:: YOUR TASK ::
Retype the material that follows exactly, limited to the lines from the one with "100 дни срок за връщане" through the one with "PROJETO DE DECRETO", and keep out all pictures.

:: GIVEN RECORDS ::
+--
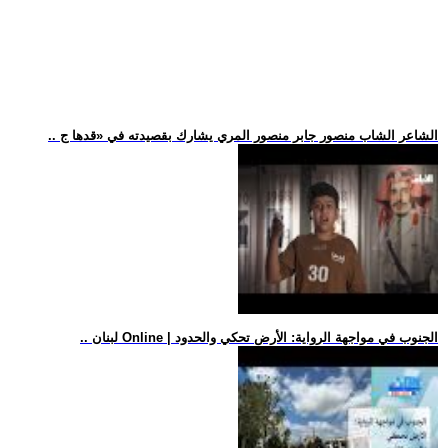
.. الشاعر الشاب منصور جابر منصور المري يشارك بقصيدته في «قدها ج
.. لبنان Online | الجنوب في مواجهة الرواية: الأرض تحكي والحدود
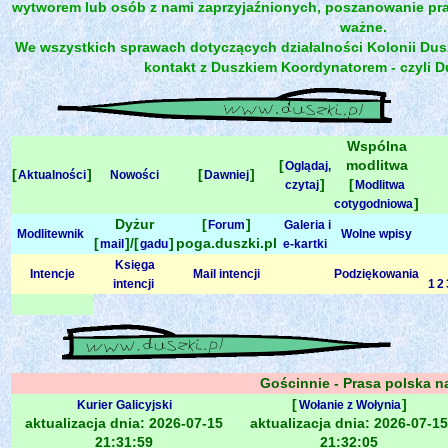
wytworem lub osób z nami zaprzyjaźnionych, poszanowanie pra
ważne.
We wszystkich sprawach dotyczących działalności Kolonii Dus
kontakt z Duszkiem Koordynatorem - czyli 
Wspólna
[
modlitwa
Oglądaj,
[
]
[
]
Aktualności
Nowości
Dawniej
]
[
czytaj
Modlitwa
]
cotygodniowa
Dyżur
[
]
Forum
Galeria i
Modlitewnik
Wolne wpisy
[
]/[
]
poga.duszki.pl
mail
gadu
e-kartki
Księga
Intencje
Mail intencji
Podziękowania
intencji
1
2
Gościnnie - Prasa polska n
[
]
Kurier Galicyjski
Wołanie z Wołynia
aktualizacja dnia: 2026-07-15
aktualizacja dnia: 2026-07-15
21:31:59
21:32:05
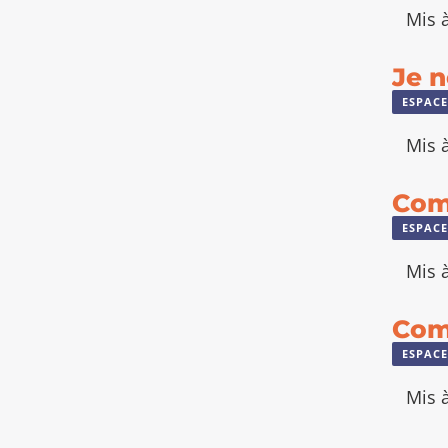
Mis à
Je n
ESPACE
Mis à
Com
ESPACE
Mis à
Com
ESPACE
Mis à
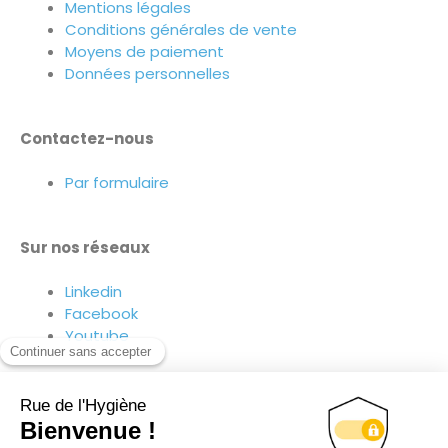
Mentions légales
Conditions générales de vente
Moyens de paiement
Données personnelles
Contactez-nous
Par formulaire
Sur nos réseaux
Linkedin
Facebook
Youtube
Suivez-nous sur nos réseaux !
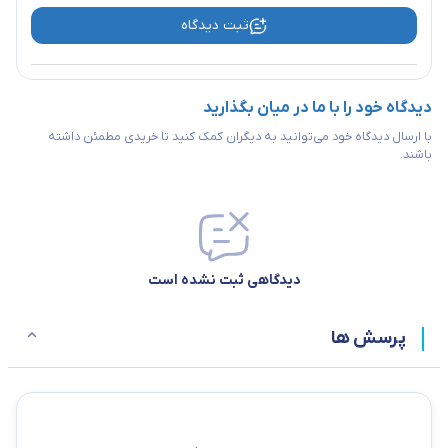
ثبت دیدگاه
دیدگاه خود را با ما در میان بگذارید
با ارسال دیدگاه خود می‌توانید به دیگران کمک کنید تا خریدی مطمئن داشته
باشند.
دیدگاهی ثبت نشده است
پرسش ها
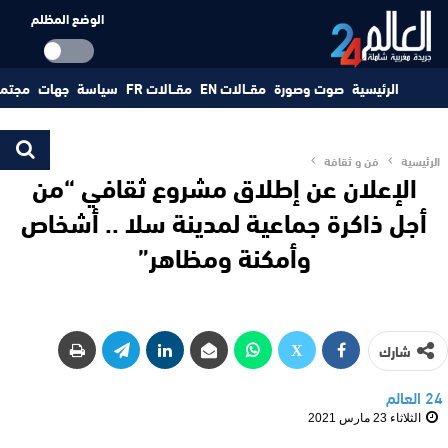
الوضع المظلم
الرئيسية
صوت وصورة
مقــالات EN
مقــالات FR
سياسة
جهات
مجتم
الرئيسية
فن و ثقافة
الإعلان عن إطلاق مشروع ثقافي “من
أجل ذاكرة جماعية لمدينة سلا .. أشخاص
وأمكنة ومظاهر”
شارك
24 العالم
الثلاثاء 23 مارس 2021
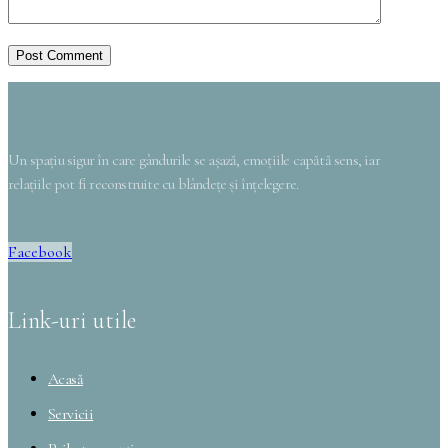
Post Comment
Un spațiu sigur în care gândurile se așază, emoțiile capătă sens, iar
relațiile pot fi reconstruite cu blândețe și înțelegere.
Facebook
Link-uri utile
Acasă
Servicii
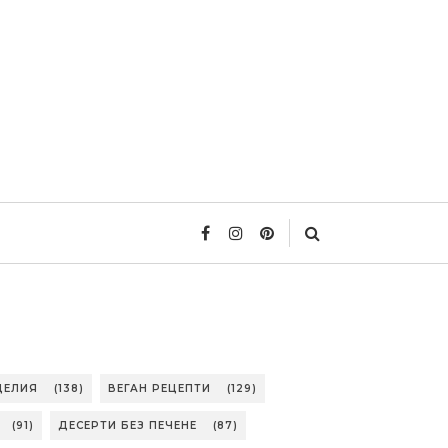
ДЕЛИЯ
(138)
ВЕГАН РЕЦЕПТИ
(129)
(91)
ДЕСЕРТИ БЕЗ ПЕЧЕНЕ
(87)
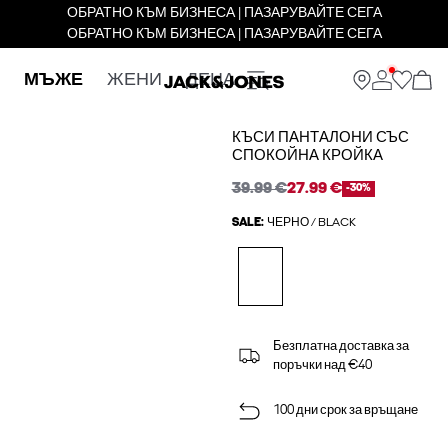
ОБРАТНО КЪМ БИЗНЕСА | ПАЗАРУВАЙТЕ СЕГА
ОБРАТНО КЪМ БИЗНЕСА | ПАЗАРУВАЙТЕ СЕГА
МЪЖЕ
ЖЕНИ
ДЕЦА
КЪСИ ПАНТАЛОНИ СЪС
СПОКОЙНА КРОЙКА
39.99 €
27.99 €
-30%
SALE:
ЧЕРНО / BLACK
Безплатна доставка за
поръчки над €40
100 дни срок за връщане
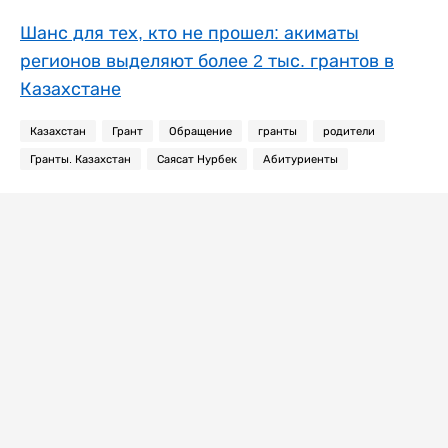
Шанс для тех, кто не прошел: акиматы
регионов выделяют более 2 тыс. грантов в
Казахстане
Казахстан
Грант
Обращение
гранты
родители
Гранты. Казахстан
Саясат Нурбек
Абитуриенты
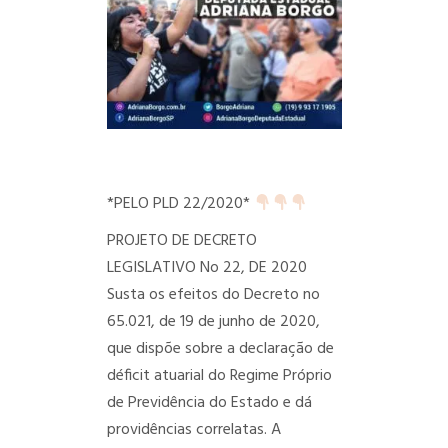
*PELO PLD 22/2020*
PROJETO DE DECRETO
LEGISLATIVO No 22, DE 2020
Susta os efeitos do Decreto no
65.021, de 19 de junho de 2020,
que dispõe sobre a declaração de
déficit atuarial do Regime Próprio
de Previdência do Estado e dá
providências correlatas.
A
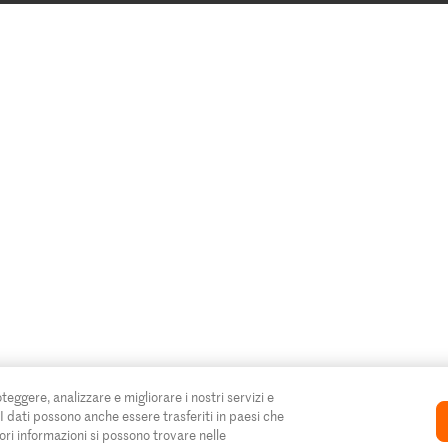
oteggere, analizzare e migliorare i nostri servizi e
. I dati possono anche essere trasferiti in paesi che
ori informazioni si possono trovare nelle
+--
:: EXERCISE OUTPUT ::
100 дни срок за връщане
Шанс для тех, кто не прошел: акиматы
регионов выделяют более 2 тыс. грантов в
Казахстане
Казахстан
Грант
Обращение
гранты
родители
Гранты. Казахстан
Саясат Нурбек
Абитуриенты
*PELO PLD 22/2020*
PROJETO DE DECRETO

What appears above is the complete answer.